Multiple indexes can be persisted and loaded from the same directory, assuming you keep track of index ID's for loading.

User can also configure alternative storage backends (e.g. MongoDB) that persist data by default. In this case, calling storage_context.persist() will do nothing.

Loading Data#

To load data, user simply needs to re-create the storage context using the same configuration (e.g. pass in the same persist_dir or vector store client).

storage_context = StorageContext.from_defaults(
    docstore=SimpleDocumentStore.from_persist_dir(persist_dir="<persist_dir>"),
    vector_store=SimpleVectorStore.from_persist_dir(
        persist_dir="<persist_dir>"
    ),
    index_store=SimpleIndexStore.from_persist_dir(persist_dir="<persist_dir>"),
)

We can then load specific indices from the StorageContext through some convenience functions below.

from llama_index.core import (
    load_index_from_storage,
    load_indices_from_storage,
    load_graph_from_storage,
)

# load a single index
# need to specify index_id if multiple indexes are persisted to the same directory
index = load_index_from_storage(storage_context, index_id="<index_id>")

# don't need to specify index_id if there's only one index in storage context
index = load_index_from_storage(storage_context)

# load multiple indices
indices = load_indices_from_storage(storage_context)  # loads all indices
indices = load_indices_from_storage(
    storage_context, index_ids=[index_id1, ...]
)  # loads specific indices

# load composable graph
graph = load_graph_from_storage(
    storage_context, root_id="<root_id>"
)  # loads graph with the specified root_id

Using a remote backend#

By default, LlamaIndex uses a local filesystem to load and save files. However, you can override this by passing a fsspec.AbstractFileSystem object.

Here's a simple example, instantiating a vector store:

import dotenv
import s3fs
import os

dotenv.load_dotenv("../../../.env")

# load documents
documents = SimpleDirectoryReader(
    "../../../examples/paul_graham_essay/data/"
).load_data()
print(len(documents))
index = VectorStoreIndex.from_documents(documents)

At this point, everything has been the same. Now - let's instantiate a S3 filesystem and save / load from there.

# set up s3fs
AWS_KEY = os.environ["AWS_ACCESS_KEY_ID"]
AWS_SECRET = os.environ["AWS_SECRET_ACCESS_KEY"]
R2_ACCOUNT_ID = os.environ["R2_ACCOUNT_ID"]

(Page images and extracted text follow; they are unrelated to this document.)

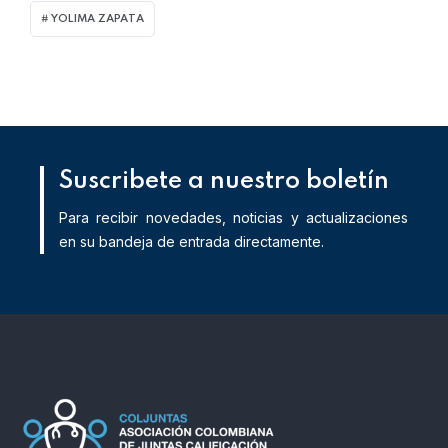
YOLIMA ZAPATA
Suscribete a nuestro boletín
Para recibir novedades, noticias y actualizaciones
en su bandeja de entrada directamente.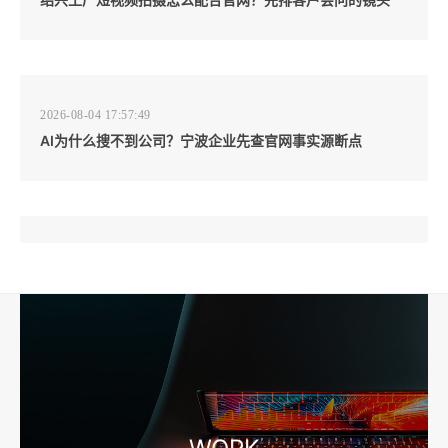
2026-08-04 17:57:49
AI为什么搜不到公司？宁波企业先查官网事实源断点
2026-08-04 17:57:07
工厂短视频和产品摄影怎么配合销售？先做素材编号表
2026-08-04 17:56:27
宁波高端网站建设公司推荐，移动端验收别放到最后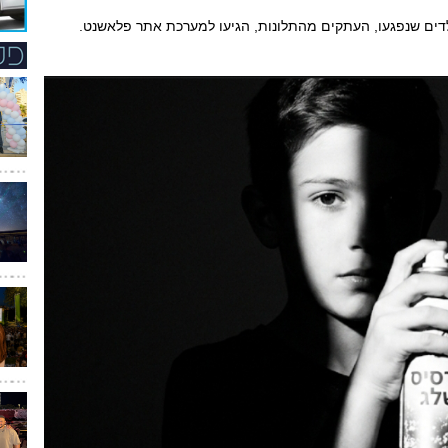
לדים שנפגעו, העתקים מהתלונות, הגיעו למערכת אתר פלאשנט.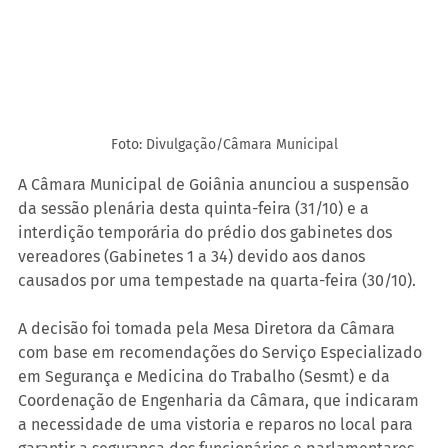
Foto: Divulgação/Câmara Municipal
A Câmara Municipal de Goiânia anunciou a suspensão 
da sessão plenária desta quinta-feira (31/10) e a 
interdição temporária do prédio dos gabinetes dos 
vereadores (Gabinetes 1 a 34) devido aos danos 
causados por uma tempestade na quarta-feira (30/10).
A decisão foi tomada pela Mesa Diretora da Câmara 
com base em recomendações do Serviço Especializado 
em Segurança e Medicina do Trabalho (Sesmt) e da 
Coordenação de Engenharia da Câmara, que indicaram 
a necessidade de uma vistoria e reparos no local para 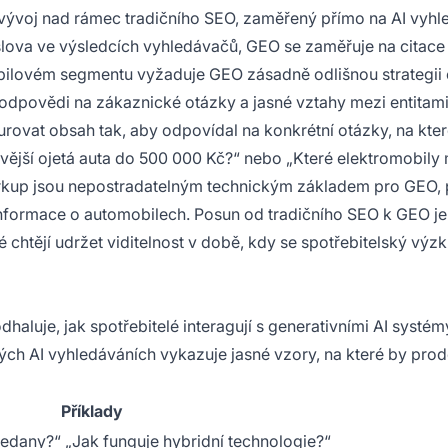
vývoj nad rámec tradičního SEO, zaměřený přímo na AI vyhl
slova ve výsledcích vyhledávačů, GEO se zaměřuje na citace
bilovém segmentu vyžaduje GEO zásadně odlišnou strategii
odpovědi na zákaznické otázky a jasné vztahy mezi entitami
turovat obsah tak, aby odpovídal na konkrétní otázky, na kter
ivější ojetá auta do 500 000 Kč?“ nebo „Které elektromobily 
arkup jsou nepostradatelným technickým základem pro GEO,
nformace o automobilech. Posun od tradičního SEO k GEO je
htějí udržet viditelnost v době, kdy se spotřebitelský výzk
luje, jak spotřebitelé interagují s generativními AI systém
ch AI vyhledáváních vykazuje jasné vzory, na které by prode
Příklady
sedany?“ „Jak funguje hybridní technologie?“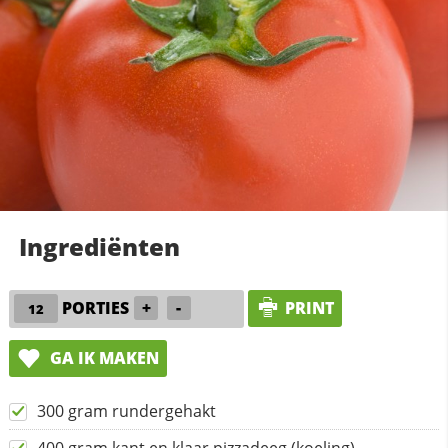
Ingrediënten
PORTIES
+
-
PRINT
GA IK MAKEN
300 gram rundergehakt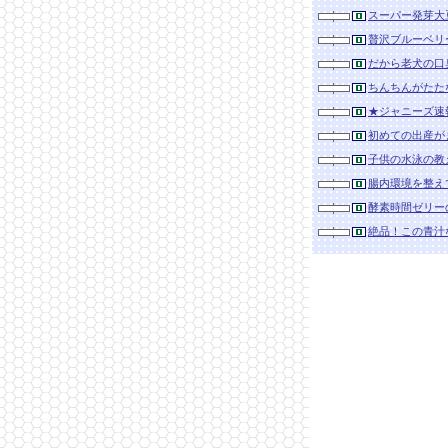
スーパー発芽大
贅沢ブルーベリ
だから老犬の口
ちんちんがたた
★ジャニーズ速
初めての出産が
子供の水泳の教
腸内環境を整え
酵素時間ゼリー
絶品！この青汁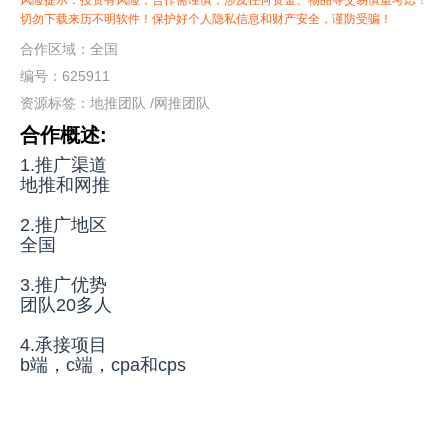
风险提示：投资有风险，合作需谨慎，涉及任何资金、物品等交易慎重考虑！
切勿下载来历不明软件！保护好个人隐私信息和财产安全，谨防受骗！
合作区域：全国
编号：625911
资源标签：
地推团队
/
网推团队
合作概述:
1.推广渠道
地推和网推
2.推广地区
全国
3.推广优势
团队20多人
4.承接项目
b端，c端，cpa和cps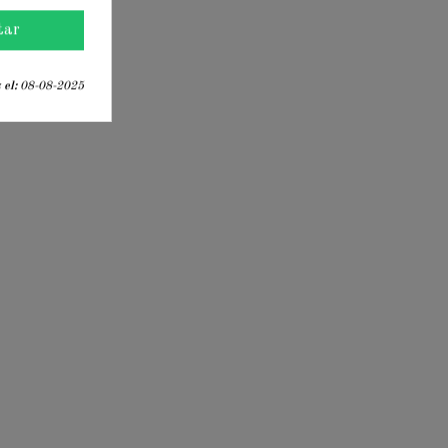
tar
 el:
08-08-2025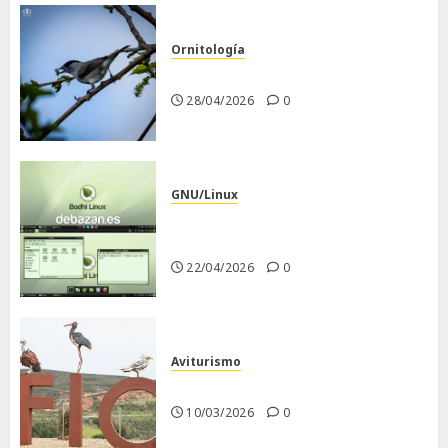
Ornitología
Curruca capirotada
28/04/2026
0
GNU/Linux
Despues de instalar Bodhi
Linux
22/04/2026
0
Aviturismo
Visita a FIO 2026
10/03/2026
0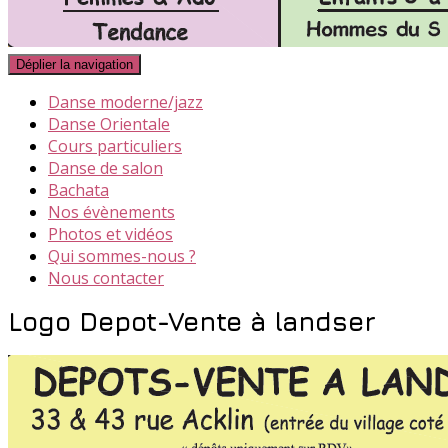
Déplier la navigation
Danse moderne/jazz
Danse Orientale
Cours particuliers
Danse de salon
Bachata
Nos évènements
Photos et vidéos
Qui sommes-nous ?
Nous contacter
Logo Depot-Vente à landser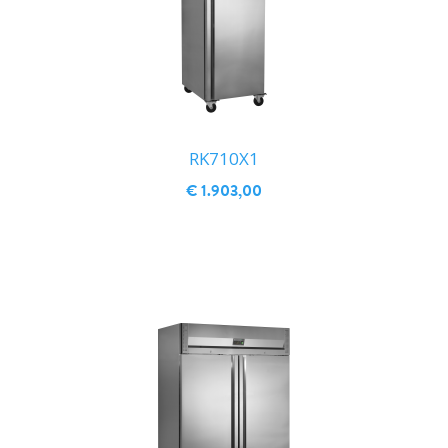
RK710X1
€ 1.903,00
IN WINKELWAGEN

assert AWS_KEY is not None and AWS_KEY != ""

s3 = s3fs.S3FileSystem(
    key=AWS_KEY,
    secret=AWS_SECRET,
    endpoint_url=f"https://{R2_ACCOUNT_ID}.r2.cloudflarestorage.com",
    s3_additional_kwargs={"ACL": "public-read"},
)

# If you're using 2+ indexes with the same StorageContext,
# run this to save the index to remote blob storage
index.set_index_id("vector_index")

# persist index to s3
s3_bucket_name = "llama-index/storage_demo"  # {bucket_name}/{index_name}
index.storage_context.persist(persist_dir=s3_bucket_name, fs=s3)

# load index from s3
index_from_s3 = load_index_from_storage(
    StorageContext.from_defaults(persist_dir=s3_bucket_name, fs=s3),
    index_id="vector_index",
)

By default, if you do not pass a filesystem, we will assume a local filesystem.